▶ **Aim of the task**
Locate all lines in the data below that hold "vitaminen" and show them.

▶ **Provided entries**

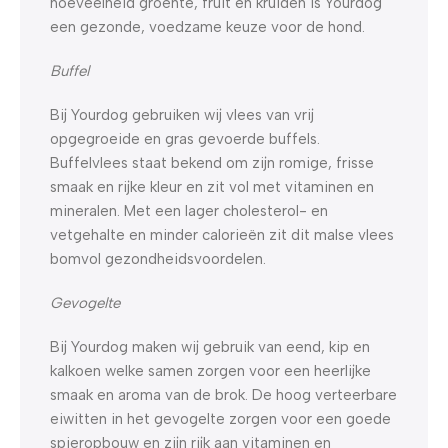
hoeveelheid groente, fruit en kruiden is Yourdog
een gezonde, voedzame keuze voor de hond.
Buffel
Bij Yourdog gebruiken wij vlees van vrij
opgegroeide en gras gevoerde buffels.
Buffelvlees staat bekend om zijn romige, frisse
smaak en rijke kleur en zit vol met vitaminen en
mineralen. Met een lager cholesterol- en
vetgehalte en minder calorieën zit dit malse vlees
bomvol gezondheidsvoordelen.
Gevogelte
Bij Yourdog maken wij gebruik van eend, kip en
kalkoen welke samen zorgen voor een heerlijke
smaak en aroma van de brok. De hoog verteerbare
eiwitten in het gevogelte zorgen voor een goede
spieropbouw en zijn rijk aan vitaminen en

▶ **Response area**
smaak en rijke kleur en zit vol met vitaminen en
spieropbouw en zijn rijk aan vitaminen en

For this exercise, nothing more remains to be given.